Sometimes, we need to consider these two problems at the same time, therefore, we need to separate the table operation of a single table, but also need to carry out a separate operation, in order to expand the concurrent processing capacity of the system and improve the query performance of a single table, that is, we use the separate database and table.

Compared with the preceding two types of routing policies, a common routing policy is as follows:

1. Intermediate variable & EMSP; = user_id% (number of libraries * number of tables per library); 2. Library number & EMSP; = & emsp; Round (intermediate variable/number of tables per library); 3. Table Serial number & EMSP; = & emsp; Intermediate variable % Number of tables per library;Copy the code

For example, if there are 256 databases and 1024 data tables in each database and user user_id = 262145, the following information can be obtained based on the routing policy:

1. Intermediate variable & EMSP; = 1; 2. Library number & EMSP; = & emsp; Round (1/1024) = 0; 3. Table Serial number & EMSP; = & emsp; 1% 1024 = 1;Copy the code

In this case, user_id = 262145 will be routed to table 1 of the 0th database.

The schematic diagram is as follows:

5. Summary of database and table

There are many kinds of strategies to choose, and the above is a relatively simple one according to the user ID. Other methods include using number segments for partitioning or using hash for routing. Those who are interested can find and learn by themselves.

As mentioned above, if the user ID is generated in the way of UUID, we need to perform a separate hash operation, and then perform a modular operation. In fact, hash itself is a strategy of library and table division. When using hash for routing policy, we need to know: Advantages and disadvantages of the hash routing policy are as follows: Uniform data distribution; Disadvantages: data migration is troublesome, can not be allocated according to machine performance data.

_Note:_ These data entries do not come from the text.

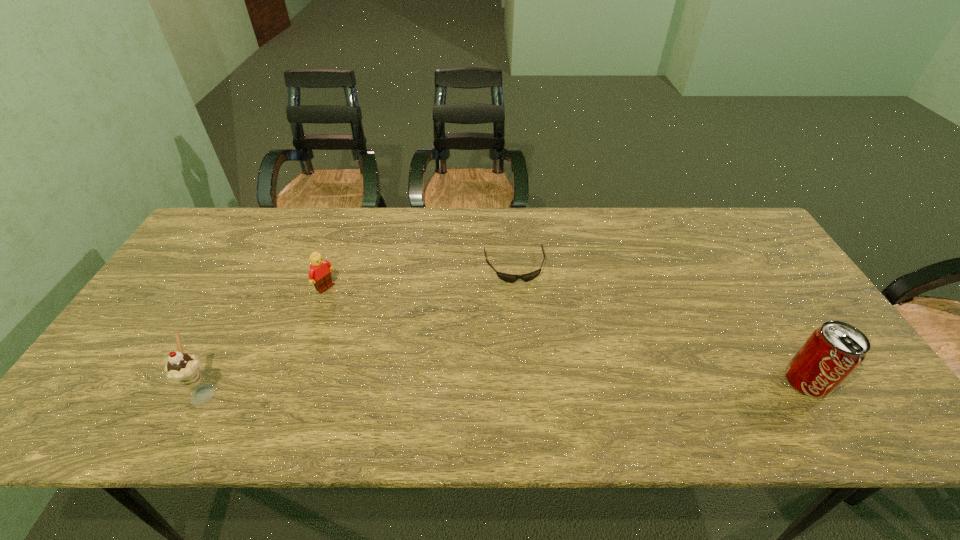 Where is `unoccupied position between the rightmost object and the second shortest object`? The width and height of the screenshot is (960, 540). unoccupied position between the rightmost object and the second shortest object is located at coordinates (566, 334).

Find the location of `free point between the shortest object and the Lego`. free point between the shortest object and the Lego is located at coordinates (420, 277).

This screenshot has height=540, width=960. I want to click on vacant space that's between the second object from left to right and the rightmost object, so click(x=566, y=334).

Image resolution: width=960 pixels, height=540 pixels. Find the location of `unoccupied area between the sunglasses and the pop soda`. unoccupied area between the sunglasses and the pop soda is located at coordinates (660, 324).

Select which object is the second closest to the icecream. Please provide its 2D coordinates. Your answer should be formatted as a tuple, i.e. [(x, y)], where the tuple contains the x and y coordinates of a point satisfying the conditions above.

[(510, 278)]

Select which object appears as the second closest to the Lego. Please provide its 2D coordinates. Your answer should be formatted as a tuple, i.e. [(x, y)], where the tuple contains the x and y coordinates of a point satisfying the conditions above.

[(510, 278)]

At what (x,y) coordinates should I click in order to perform the action: click on free space that satisfies the following two spatial constraints: 1. on the front side of the pop soda; 2. on the right side of the Lego. Please return your answer as a coordinate pair (x, y). Looking at the image, I should click on (293, 381).

Find the location of a particular element. vacant area that satisfies the following two spatial constraints: 1. on the back side of the icecream; 2. on the right side of the sunglasses is located at coordinates (269, 267).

The above operations, query performance and concurrency are improved, but there are still some things to be noted, for example: things that used to cross tables become distributed things; Because the records are divided into different databases and different data tables, it is difficult to carry out multi-table associative query, and the data cannot be queried without specifying routing fields. After dividing the database and table, if we need to further expand the lineup of the system (change of routing policy), it will become very inconvenient and we need to carry out data migration again.

Six, summarized

In the above, we learned how to carry out the database read and write separation and sub-database sub-table, then, is it possible to achieve an extensible, high performance, high concurrency site that? Apparently not yet! A large website uses far more than these technologies, it can be said that these are the most basic link, because there are many specific details we have not mastered, such as: database cluster control, cluster load balancing, disaster recovery, failover, transaction management and so on. Therefore, there is still much to learn and research.

In a word:

The way ahead is so long without ending, yet high and low I’ll search with my will unbending.

The road ahead is beautiful and bright. We will embark on a new journey in 2019 without any setbacks.